- Exercise prompt -
For this exercise, print all of the data exactly as given.

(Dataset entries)
[Start of section]

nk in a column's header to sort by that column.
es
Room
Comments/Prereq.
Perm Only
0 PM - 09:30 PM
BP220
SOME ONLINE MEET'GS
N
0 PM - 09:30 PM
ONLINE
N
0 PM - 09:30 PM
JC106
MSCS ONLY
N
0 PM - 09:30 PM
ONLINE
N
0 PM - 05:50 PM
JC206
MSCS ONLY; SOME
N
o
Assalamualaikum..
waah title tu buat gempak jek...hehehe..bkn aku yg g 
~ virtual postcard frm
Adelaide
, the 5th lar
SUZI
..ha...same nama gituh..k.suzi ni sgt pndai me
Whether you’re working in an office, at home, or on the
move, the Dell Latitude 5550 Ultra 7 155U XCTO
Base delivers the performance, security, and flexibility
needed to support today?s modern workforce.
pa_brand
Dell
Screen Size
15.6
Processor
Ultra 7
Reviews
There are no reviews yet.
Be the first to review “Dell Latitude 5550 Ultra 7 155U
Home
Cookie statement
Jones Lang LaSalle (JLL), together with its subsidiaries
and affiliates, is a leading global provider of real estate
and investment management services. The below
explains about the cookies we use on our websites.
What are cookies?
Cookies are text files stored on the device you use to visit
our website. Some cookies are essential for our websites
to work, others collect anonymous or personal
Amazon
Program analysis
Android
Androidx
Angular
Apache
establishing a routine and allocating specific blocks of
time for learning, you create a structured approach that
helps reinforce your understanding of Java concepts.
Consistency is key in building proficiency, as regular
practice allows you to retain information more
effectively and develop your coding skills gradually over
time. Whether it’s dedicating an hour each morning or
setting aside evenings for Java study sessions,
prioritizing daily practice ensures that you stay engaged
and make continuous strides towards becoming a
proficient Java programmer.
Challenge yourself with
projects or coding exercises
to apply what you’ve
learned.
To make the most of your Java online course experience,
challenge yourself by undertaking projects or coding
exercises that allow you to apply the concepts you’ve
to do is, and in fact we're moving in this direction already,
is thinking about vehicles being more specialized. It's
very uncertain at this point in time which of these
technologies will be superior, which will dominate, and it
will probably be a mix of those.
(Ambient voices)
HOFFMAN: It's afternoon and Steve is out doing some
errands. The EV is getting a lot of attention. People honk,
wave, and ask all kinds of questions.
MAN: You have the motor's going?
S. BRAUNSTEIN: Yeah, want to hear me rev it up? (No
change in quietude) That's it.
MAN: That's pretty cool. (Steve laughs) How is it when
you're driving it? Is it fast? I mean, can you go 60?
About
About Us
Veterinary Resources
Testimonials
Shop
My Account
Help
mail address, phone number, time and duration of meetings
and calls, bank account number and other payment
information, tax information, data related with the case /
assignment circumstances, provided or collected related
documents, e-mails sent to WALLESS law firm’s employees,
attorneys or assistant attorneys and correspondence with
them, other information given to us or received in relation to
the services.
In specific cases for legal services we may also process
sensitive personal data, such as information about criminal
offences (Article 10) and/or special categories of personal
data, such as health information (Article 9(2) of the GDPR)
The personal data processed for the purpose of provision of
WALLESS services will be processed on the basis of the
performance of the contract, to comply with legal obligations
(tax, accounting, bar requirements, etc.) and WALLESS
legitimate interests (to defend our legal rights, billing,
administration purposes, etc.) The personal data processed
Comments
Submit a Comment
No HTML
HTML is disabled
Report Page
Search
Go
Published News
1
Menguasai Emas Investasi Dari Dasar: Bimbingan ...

[End of section]

- Exercise response -
nk in a column's header to sort by that column.
es
Room
Comments/Prereq.
Perm Only
0 PM - 09:30 PM
BP220
SOME ONLINE MEET'GS
N
0 PM - 09:30 PM
ONLINE
N
0 PM - 09:30 PM
JC106
MSCS ONLY
N
0 PM - 09:30 PM
ONLINE
N
0 PM - 05:50 PM
JC206
MSCS ONLY; SOME
N
o
Assalamualaikum..
waah title tu buat gempak jek...hehehe..bkn aku yg g 
~ virtual postcard frm
Adelaide
, the 5th lar
SUZI
..ha...same nama gituh..k.suzi ni sgt pndai me
Whether you’re working in an office, at home, or on the
move, the Dell Latitude 5550 Ultra 7 155U XCTO
Base delivers the performance, security, and flexibility
needed to support today?s modern workforce.
pa_brand
Dell
Screen Size
15.6
Processor
Ultra 7
Reviews
There are no reviews yet.
Be the first to review “Dell Latitude 5550 Ultra 7 155U
Home
Cookie statement
Jones Lang LaSalle (JLL), together with its subsidiaries
and affiliates, is a leading global provider of real estate
and investment management services. The below
explains about the cookies we use on our websites.
What are cookies?
Cookies are text files stored on the device you use to visit
our website. Some cookies are essential for our websites
to work, others collect anonymous or personal
Amazon
Program analysis
Android
Androidx
Angular
Apache
establishing a routine and allocating specific blocks of
time for learning, you create a structured approach that
helps reinforce your understanding of Java concepts.
Consistency is key in building proficiency, as regular
practice allows you to retain information more
effectively and develop your coding skills gradually over
time. Whether it’s dedicating an hour each morning or
setting aside evenings for Java study sessions,
prioritizing daily practice ensures that you stay engaged
and make continuous strides towards becoming a
proficient Java programmer.
Challenge yourself with
projects or coding exercises
to apply what you’ve
learned.
To make the most of your Java online course experience,
challenge yourself by undertaking projects or coding
exercises that allow you to apply the concepts you’ve
to do is, and in fact we're moving in this direction already,
is thinking about vehicles being more specialized. It's
very uncertain at this point in time which of these
technologies will be superior, which will dominate, and it
will probably be a mix of those.
(Ambient voices)
HOFFMAN: It's afternoon and Steve is out doing some
errands. The EV is getting a lot of attention. People honk,
wave, and ask all kinds of questions.
MAN: You have the motor's going?
S. BRAUNSTEIN: Yeah, want to hear me rev it up? (No
change in quietude) That's it.
MAN: That's pretty cool. (Steve laughs) How is it when
you're driving it? Is it fast? I mean, can you go 60?
About
About Us
Veterinary Resources
Testimonials
Shop
My Account
Help
mail address, phone number, time and duration of meetings
and calls, bank account number and other payment
information, tax information, data related with the case /
assignment circumstances, provided or collected related
documents, e-mails sent to WALLESS law firm’s employees,
attorneys or assistant attorneys and correspondence with
them, other information given to us or received in relation to
the services.
In specific cases for legal services we may also process
sensitive personal data, such as information about criminal
offences (Article 10) and/or special categories of personal
data, such as health information (Article 9(2) of the GDPR)
The personal data processed for the purpose of provision of
WALLESS services will be processed on the basis of the
performance of the contract, to comply with legal obligations
(tax, accounting, bar requirements, etc.) and WALLESS
legitimate interests (to defend our legal rights, billing,
administration purposes, etc.) The personal data processed
Comments
Submit a Comment
No HTML
HTML is disabled
Report Page
Search
Go
Published News
1
Menguasai Emas Investasi Dari Dasar: Bimbingan ...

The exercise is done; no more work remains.